[Task goal]
Nothing but the lines from the one with "is (872, 2195)." through the last line of the data should be restated, each word for word.
*** Opening Study material ***
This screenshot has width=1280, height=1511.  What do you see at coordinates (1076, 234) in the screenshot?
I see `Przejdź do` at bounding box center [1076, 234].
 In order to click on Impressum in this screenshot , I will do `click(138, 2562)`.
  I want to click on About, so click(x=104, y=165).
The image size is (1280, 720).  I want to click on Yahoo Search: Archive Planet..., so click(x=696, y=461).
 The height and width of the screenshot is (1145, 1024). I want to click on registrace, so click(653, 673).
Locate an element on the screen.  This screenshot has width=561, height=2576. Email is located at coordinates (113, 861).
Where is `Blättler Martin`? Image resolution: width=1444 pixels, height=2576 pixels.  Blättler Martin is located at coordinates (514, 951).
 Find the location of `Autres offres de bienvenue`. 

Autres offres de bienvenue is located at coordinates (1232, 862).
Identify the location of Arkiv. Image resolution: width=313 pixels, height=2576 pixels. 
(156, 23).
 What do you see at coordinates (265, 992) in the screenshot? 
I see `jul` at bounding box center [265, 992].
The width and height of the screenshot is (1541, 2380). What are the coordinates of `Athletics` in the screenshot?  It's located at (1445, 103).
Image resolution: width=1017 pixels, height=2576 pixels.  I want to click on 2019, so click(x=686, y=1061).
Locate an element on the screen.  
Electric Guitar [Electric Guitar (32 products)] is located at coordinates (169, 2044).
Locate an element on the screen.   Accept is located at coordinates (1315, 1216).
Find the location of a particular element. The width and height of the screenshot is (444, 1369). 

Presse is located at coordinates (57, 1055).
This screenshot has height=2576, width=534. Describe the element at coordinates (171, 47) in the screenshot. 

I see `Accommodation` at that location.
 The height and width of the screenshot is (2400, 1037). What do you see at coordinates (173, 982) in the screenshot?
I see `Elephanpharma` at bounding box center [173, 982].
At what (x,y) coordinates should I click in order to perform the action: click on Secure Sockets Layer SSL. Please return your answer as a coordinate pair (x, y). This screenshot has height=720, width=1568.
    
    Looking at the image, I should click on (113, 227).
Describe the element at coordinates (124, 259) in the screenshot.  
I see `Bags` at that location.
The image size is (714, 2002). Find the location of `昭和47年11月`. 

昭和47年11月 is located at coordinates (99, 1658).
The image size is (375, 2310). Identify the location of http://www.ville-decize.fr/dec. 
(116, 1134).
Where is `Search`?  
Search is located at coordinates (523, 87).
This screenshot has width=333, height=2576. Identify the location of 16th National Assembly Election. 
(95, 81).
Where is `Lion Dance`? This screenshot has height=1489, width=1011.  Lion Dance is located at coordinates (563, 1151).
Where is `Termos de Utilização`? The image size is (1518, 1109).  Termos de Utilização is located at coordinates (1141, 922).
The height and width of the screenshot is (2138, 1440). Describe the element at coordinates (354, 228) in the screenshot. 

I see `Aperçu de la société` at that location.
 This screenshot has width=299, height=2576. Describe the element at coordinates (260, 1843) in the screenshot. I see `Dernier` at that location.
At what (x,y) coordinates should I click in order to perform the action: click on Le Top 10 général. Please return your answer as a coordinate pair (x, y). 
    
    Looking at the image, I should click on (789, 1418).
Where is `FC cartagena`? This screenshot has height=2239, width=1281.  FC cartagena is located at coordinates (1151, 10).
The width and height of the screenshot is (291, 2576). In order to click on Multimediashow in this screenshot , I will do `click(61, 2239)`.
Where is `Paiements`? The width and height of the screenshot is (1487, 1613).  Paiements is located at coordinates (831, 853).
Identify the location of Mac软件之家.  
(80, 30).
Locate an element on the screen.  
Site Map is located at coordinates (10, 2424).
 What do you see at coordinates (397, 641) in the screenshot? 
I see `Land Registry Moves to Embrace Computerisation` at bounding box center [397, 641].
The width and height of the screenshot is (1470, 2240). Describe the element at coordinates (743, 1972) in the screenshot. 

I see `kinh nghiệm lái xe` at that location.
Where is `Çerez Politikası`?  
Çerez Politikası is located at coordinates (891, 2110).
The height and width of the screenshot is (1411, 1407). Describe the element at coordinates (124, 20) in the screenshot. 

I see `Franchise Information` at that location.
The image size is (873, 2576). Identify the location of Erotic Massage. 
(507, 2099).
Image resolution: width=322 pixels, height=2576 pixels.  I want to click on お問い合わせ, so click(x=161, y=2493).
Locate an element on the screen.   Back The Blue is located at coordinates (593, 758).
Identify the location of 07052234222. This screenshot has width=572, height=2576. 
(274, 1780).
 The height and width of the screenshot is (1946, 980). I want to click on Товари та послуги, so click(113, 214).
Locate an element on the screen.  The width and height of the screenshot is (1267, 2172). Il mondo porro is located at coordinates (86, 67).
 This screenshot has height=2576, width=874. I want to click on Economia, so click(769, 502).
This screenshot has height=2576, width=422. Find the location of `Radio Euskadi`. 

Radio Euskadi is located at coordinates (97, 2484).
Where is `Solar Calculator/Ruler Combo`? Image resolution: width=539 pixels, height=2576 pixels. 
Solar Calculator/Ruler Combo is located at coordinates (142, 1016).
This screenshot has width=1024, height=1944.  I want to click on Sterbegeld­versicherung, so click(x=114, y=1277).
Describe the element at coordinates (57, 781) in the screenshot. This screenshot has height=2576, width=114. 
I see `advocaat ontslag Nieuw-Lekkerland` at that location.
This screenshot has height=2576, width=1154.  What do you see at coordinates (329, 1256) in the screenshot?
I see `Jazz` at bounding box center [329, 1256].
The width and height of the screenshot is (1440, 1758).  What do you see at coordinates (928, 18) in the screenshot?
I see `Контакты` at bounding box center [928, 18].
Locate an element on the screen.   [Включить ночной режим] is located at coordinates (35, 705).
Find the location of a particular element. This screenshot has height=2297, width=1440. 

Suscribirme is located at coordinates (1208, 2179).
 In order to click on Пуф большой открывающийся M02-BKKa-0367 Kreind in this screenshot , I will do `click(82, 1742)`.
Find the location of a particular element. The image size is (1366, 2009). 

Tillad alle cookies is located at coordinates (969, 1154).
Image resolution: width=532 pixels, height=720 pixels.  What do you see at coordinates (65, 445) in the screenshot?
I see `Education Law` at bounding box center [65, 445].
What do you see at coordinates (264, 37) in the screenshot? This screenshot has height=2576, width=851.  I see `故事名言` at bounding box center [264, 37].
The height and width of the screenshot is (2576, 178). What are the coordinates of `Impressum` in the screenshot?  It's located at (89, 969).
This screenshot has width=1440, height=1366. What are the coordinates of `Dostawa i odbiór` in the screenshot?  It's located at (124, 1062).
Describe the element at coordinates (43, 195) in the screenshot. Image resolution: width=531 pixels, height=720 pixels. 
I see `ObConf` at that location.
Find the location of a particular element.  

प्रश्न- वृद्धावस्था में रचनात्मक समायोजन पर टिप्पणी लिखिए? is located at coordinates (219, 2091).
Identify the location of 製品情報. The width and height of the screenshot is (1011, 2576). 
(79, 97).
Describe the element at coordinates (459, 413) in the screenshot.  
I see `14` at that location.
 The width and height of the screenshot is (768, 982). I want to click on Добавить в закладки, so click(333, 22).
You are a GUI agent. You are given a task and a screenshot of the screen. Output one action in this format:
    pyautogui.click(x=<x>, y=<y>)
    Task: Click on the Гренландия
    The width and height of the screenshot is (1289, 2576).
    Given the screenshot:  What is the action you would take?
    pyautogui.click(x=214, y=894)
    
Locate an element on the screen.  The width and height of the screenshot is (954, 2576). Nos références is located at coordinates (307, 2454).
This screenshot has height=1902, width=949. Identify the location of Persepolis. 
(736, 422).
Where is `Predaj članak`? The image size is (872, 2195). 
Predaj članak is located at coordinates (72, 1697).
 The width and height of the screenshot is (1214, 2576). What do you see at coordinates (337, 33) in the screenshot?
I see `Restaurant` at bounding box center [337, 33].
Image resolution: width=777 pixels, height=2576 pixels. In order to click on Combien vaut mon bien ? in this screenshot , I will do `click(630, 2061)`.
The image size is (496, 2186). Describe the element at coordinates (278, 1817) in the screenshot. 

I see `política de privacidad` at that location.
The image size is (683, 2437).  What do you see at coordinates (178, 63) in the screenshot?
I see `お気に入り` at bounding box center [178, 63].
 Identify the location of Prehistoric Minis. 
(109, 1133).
*** Closing Study material ***
[Exercise solution]
Where is `Predaj članak`? The image size is (872, 2195). 
Predaj članak is located at coordinates (72, 1697).
 The width and height of the screenshot is (1214, 2576). What do you see at coordinates (337, 33) in the screenshot?
I see `Restaurant` at bounding box center [337, 33].
Image resolution: width=777 pixels, height=2576 pixels. In order to click on Combien vaut mon bien ? in this screenshot , I will do `click(630, 2061)`.
The image size is (496, 2186). Describe the element at coordinates (278, 1817) in the screenshot. 

I see `política de privacidad` at that location.
The image size is (683, 2437).  What do you see at coordinates (178, 63) in the screenshot?
I see `お気に入り` at bounding box center [178, 63].
 Identify the location of Prehistoric Minis. 
(109, 1133).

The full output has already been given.